Start of TASK INPUTS

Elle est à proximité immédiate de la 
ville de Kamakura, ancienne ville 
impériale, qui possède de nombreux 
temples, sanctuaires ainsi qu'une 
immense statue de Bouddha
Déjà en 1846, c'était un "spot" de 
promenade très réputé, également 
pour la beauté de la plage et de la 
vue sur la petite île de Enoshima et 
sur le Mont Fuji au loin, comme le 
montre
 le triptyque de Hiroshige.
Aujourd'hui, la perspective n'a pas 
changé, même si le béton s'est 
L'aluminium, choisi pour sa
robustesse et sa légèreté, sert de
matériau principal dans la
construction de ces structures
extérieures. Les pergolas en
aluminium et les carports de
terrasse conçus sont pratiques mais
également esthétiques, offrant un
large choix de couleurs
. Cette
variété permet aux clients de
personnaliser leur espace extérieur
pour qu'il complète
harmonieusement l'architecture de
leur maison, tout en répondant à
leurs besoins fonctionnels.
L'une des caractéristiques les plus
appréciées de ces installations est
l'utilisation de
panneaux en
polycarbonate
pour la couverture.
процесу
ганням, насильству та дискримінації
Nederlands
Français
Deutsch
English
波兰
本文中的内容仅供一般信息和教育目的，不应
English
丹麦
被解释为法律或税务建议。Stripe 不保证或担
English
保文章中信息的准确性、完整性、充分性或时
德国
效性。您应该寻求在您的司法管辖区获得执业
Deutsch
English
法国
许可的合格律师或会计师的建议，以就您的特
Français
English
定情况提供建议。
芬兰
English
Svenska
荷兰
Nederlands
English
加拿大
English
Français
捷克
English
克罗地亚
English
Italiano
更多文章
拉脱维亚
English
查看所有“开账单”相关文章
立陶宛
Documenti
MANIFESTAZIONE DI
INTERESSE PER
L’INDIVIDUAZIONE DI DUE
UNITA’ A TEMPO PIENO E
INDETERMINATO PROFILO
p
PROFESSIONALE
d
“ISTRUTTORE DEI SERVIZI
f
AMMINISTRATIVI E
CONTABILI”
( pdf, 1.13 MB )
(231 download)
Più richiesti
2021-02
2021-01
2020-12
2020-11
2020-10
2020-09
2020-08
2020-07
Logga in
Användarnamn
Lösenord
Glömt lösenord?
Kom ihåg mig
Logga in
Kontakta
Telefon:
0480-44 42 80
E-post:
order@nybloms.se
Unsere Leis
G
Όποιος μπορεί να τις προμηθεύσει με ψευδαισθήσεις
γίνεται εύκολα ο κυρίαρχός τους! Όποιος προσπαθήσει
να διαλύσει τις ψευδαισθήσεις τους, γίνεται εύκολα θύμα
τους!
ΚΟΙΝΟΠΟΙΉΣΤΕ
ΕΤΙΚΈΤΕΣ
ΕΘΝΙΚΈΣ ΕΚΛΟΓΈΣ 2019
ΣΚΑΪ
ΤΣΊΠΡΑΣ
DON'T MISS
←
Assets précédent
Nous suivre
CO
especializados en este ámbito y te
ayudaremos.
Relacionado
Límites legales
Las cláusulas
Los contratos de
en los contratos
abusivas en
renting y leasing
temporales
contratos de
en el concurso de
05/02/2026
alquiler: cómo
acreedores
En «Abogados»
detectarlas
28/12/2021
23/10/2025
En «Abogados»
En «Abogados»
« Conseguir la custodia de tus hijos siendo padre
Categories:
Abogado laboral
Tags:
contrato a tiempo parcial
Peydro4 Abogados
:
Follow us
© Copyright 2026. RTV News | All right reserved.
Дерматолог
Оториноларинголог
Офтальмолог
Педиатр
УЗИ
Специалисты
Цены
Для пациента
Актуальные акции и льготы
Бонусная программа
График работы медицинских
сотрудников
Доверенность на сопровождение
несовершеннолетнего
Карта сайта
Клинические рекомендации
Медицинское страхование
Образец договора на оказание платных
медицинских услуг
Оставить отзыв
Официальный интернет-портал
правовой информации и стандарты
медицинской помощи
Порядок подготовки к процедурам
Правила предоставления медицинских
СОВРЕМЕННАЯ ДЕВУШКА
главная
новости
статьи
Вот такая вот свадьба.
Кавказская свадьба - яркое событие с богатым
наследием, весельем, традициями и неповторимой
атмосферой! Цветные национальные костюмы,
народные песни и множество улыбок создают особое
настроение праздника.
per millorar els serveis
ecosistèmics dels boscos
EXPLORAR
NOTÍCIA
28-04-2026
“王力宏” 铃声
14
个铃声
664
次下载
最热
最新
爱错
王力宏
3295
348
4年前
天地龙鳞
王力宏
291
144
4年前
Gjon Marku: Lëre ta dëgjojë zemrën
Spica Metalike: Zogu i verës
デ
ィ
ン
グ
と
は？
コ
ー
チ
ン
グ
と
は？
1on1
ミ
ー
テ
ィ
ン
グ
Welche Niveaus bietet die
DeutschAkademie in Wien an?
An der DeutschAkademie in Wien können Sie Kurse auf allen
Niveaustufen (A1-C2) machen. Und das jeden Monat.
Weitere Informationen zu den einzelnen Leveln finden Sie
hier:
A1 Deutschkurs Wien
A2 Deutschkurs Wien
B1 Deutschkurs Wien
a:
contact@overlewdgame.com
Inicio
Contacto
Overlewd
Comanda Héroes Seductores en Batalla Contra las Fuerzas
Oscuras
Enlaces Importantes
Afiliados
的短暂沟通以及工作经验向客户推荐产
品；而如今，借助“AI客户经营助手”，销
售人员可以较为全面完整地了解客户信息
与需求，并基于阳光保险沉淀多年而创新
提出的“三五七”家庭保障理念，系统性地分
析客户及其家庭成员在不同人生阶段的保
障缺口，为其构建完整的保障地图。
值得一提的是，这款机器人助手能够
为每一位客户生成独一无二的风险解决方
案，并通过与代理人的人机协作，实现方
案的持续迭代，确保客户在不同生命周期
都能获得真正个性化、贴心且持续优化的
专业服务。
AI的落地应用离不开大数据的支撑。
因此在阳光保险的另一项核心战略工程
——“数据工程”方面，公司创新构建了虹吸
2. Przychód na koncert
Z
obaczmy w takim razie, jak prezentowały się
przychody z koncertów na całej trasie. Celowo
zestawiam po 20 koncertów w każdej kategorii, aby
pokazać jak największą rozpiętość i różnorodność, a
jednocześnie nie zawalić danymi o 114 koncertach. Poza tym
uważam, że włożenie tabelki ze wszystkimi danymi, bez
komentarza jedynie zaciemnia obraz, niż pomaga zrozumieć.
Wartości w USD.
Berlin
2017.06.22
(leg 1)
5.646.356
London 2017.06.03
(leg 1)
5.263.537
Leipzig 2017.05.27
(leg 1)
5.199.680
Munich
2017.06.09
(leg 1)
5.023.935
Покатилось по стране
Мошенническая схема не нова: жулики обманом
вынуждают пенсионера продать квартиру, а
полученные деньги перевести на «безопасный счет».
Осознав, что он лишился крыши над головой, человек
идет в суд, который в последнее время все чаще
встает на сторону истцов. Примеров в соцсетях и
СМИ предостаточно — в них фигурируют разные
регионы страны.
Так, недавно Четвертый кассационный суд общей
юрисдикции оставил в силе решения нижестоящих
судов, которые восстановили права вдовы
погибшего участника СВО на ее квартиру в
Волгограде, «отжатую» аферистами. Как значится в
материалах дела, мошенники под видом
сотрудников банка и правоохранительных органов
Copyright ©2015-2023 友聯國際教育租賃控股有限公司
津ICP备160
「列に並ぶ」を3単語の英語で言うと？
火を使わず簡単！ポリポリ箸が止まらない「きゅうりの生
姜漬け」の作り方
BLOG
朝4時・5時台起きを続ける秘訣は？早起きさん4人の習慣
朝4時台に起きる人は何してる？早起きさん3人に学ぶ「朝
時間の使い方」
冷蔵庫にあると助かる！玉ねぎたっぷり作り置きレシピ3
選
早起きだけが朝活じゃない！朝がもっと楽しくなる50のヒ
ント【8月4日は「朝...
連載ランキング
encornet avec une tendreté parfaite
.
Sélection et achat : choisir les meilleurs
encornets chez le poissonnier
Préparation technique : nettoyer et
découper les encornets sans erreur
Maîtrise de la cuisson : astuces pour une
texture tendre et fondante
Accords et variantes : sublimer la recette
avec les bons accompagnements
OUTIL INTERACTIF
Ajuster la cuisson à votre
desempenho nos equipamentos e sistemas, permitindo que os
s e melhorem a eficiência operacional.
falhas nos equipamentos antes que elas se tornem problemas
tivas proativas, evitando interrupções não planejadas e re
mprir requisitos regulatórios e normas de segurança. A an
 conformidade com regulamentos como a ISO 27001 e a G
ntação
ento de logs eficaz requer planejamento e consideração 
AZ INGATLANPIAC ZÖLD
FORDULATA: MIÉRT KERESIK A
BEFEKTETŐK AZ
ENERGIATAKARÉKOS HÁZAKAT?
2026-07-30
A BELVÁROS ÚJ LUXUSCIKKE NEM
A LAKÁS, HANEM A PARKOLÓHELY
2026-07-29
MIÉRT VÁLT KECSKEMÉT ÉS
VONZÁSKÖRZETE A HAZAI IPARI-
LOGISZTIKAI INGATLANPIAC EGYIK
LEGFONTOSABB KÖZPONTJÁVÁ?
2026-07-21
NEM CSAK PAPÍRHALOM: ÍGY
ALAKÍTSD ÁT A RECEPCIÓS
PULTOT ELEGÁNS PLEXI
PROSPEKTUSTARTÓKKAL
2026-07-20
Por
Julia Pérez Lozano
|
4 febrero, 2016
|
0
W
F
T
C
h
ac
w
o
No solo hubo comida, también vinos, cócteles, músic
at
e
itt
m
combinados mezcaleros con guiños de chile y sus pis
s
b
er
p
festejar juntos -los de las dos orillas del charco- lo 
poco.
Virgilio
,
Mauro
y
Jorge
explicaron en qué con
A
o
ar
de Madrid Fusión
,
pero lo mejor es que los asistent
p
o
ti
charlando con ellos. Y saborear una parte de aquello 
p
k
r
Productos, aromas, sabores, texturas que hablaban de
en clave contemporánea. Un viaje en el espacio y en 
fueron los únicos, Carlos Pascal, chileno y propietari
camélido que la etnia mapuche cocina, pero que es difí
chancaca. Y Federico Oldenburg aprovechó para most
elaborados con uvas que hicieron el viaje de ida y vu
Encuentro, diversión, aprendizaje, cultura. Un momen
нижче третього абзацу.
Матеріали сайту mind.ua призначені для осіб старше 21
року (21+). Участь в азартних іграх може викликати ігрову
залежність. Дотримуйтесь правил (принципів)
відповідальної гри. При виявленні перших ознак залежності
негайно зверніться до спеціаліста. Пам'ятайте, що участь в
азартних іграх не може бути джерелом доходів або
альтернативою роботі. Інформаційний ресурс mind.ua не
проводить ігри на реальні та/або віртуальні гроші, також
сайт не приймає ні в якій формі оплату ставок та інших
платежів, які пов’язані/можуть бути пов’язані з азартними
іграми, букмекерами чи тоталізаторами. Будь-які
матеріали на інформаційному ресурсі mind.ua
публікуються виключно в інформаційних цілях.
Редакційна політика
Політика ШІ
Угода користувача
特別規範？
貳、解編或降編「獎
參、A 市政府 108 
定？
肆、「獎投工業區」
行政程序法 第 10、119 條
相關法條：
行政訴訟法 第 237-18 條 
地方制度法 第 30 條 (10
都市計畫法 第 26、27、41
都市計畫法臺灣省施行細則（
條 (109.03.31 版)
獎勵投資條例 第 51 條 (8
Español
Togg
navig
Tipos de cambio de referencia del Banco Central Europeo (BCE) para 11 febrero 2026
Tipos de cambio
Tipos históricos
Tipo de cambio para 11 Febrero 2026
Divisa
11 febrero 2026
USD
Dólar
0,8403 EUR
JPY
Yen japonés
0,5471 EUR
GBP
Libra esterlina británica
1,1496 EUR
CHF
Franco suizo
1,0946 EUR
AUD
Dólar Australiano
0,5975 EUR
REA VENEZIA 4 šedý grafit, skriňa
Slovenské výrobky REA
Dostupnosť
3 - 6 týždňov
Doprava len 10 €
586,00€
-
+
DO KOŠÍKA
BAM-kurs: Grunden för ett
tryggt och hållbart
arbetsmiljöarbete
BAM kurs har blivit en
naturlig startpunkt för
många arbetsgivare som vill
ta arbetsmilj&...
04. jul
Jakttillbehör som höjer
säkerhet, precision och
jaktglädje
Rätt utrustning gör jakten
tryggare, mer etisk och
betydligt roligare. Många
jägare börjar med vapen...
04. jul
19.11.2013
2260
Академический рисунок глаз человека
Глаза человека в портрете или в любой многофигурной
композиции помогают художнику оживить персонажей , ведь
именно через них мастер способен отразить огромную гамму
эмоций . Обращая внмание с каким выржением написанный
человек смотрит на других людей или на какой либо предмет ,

End of TASK INPUTS

◆ INSTRUCTIONS TO FOLLOW
Go through the listing and copy each line with the string "Copyright".

◆ SOLUTION TO THIS TASK
© Copyright 2026. RTV News | All right reserved.
Copyright ©2015-2023 友聯國際教育租賃控股有限公司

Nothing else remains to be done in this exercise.